Page-level text extractions
┌──

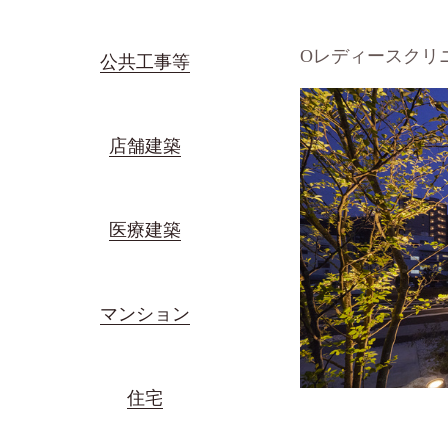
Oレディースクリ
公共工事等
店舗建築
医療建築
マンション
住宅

└──
┌──

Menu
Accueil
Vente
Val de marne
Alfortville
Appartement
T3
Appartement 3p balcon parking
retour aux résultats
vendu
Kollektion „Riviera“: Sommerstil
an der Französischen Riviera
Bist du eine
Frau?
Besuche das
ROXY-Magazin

└──

ASSIGNMENT >>
Determine how many lines of the records above contain the word "Appartement", and report only that number.

RESULT BELOW >>
2